R is an interpreted language; users typically access it through a command-line interpreter suitable for statistical usage. We talked about High-Level Programming Language and provided an example with Lisp Programming Language. R is developed from S Programming Language. S is a statistical programming language. The two modern implementations of S are R and S-PLUS. The R implementation, part of the GNU free software project, is the top statistical language in the TIOBE index (position 18 in September 2013), 3 spots above the commercial software SAS. So, R is a free programming language for statistical computing and statistical graphics. As it is based on the programming language S, it is largely compatible with it. Although they are Programing Language, they are not “like” our usually used Perl, PHP etc. Programing Languages – they are fully related to computational statistics.

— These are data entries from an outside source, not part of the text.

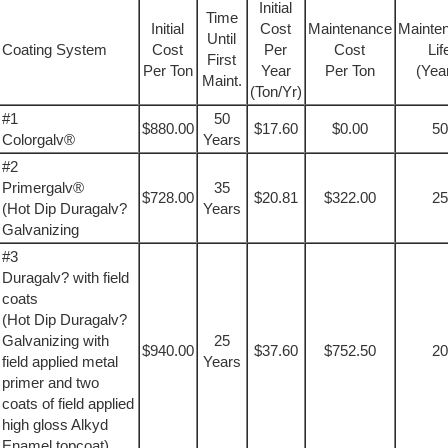
Initial
Time
Initial
Cost
Maintenance
Mainte
Until
Coating System
Cost
Per
Cost
Lif
First
Per Ton
Year
Per Ton
(Yea
Maint.
(Ton/Yr)
#1
50
$880.00
$17.60
$0.00
50
Colorgalv®
Years
#2
Primergalv®
35
$728.00
$20.81
$322.00
25
(Hot Dip Duragalv?
Years
Galvanizing
#3
Duragalv? with field
coats
(Hot Dip Duragalv?
Galvanizing with
25
$940.00
$37.60
$752.50
20
field applied metal
Years
primer and two
coats of field applied
high gloss Alkyd
Enamel topcoat)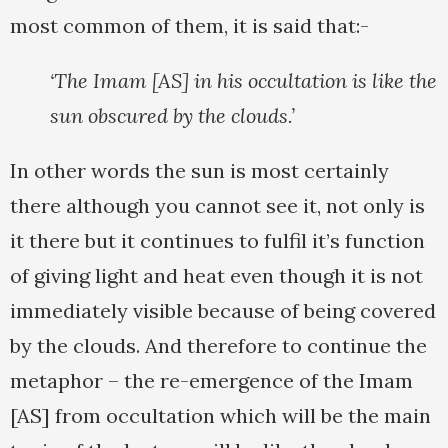
most common of them, it is said that:-
‘The Imam [AS] in his occultation is like the
sun obscured by the clouds.’
In other words the sun is most certainly
there although you cannot see it, not only is
it there but it continues to fulfil it’s function
of giving light and heat even though it is not
immediately visible because of being covered
by the clouds. And therefore to continue the
metaphor – the re-emergence of the Imam
[AS] from occultation which will be the main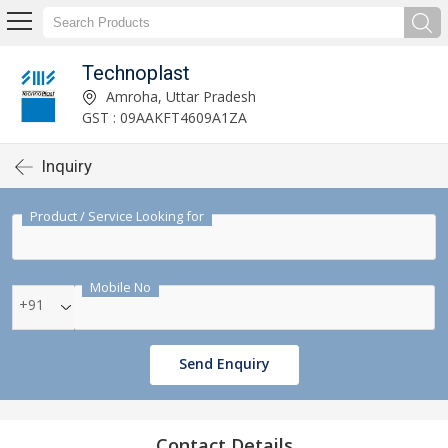
Technoplast
Amroha, Uttar Pradesh
GST : 09AAKFT4609A1ZA
Inquiry
Product / Service Looking for
Mobile No
+91
Send Enquiry
Contact Details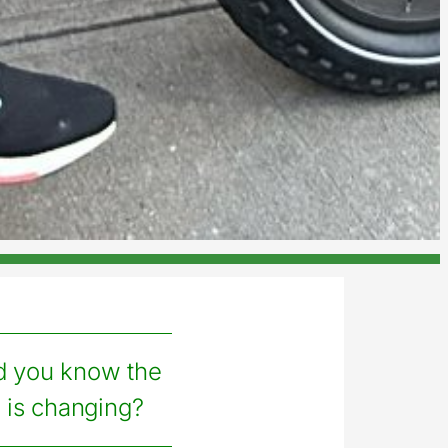
d you know the
 is changing?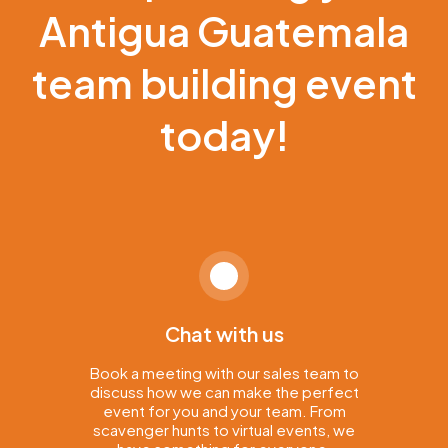
Antigua Guatemala
team building event
today!
Chat with us
Book a meeting with our sales team to
discuss how we can make the perfect
event for you and your team. From
scavenger hunts to virtual events, we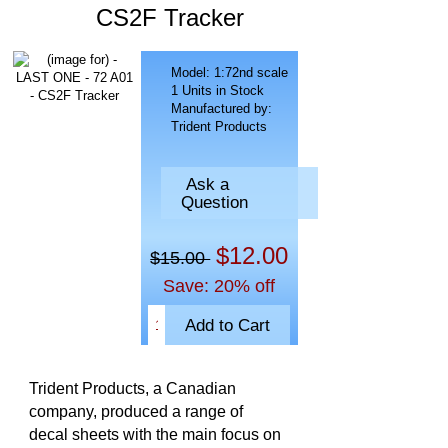
CS2F Tracker
Model: 1:72nd scale
1 Units in Stock
Manufactured by:
Trident Products
Ask a
Question
$12.00
$15.00
Save: 20% off
Trident Products, a Canadian
company, produced a range of
decal sheets with the main focus on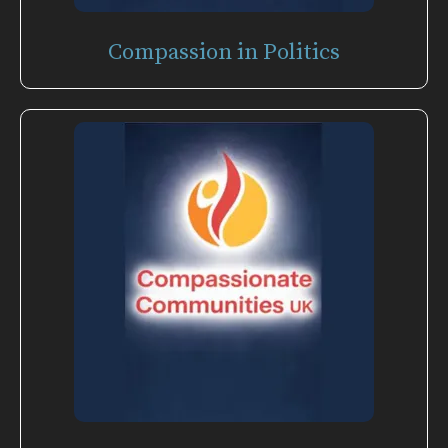
Compassion in Politics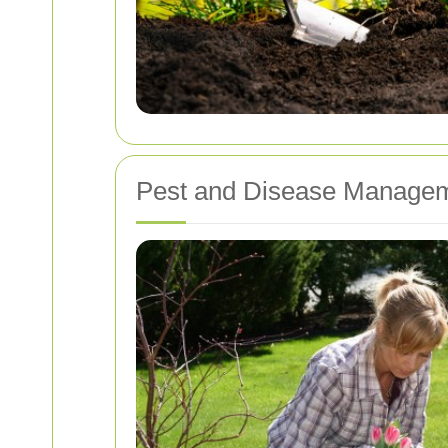
Pest and Disease Manage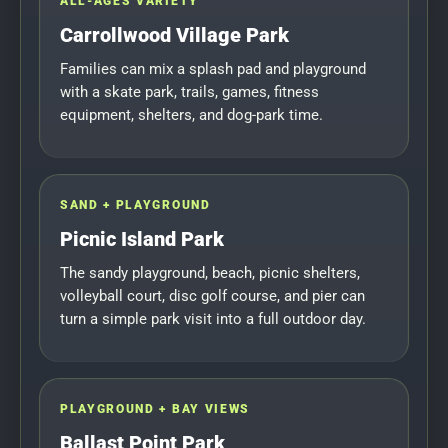
ALL-AGES VARIETY
Carrollwood Village Park
Families can mix a splash pad and playground
with a skate park, trails, games, fitness
equipment, shelters, and dog-park time.
SAND + PLAYGROUND
Picnic Island Park
The sandy playground, beach, picnic shelters,
volleyball court, disc golf course, and pier can
turn a simple park visit into a full outdoor day.
PLAYGROUND + BAY VIEWS
Ballast Point Park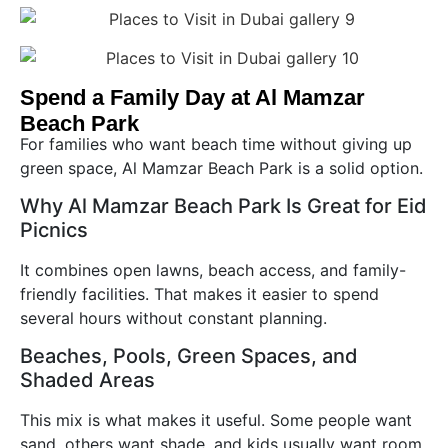
Spend a Family Day at Al Mamzar
Beach Park
For families who want beach time without giving up
green space, Al Mamzar Beach Park is a solid option.
Why Al Mamzar Beach Park Is Great for Eid
Picnics
It combines open lawns, beach access, and family-
friendly facilities. That makes it easier to spend
several hours without constant planning.
Beaches, Pools, Green Spaces, and
Shaded Areas
This mix is what makes it useful. Some people want
sand, others want shade, and kids usually want room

Advanced users can write C, C++ or Java to manipulate R objects directly, that is what usually done by the software developers. Users typically access R through a command-line interpreter. If a user types “4+6” at the R command prompt and presses enter, the computer replies with “10”, as shown below:
1 2 | > 6+4 [1] 10 |
With this minimum background, we will start our topic – Big Data and R Programming Language divided in to two paragraphs.
---
Big Data and R Programming Language : What R Provides
R is part of the GNU project and on many platforms available. R is increasingly seen as the default language for statistical problems both in the commercial as well as in the scientific field (though mainly in the commercial sector SAS is also very popular).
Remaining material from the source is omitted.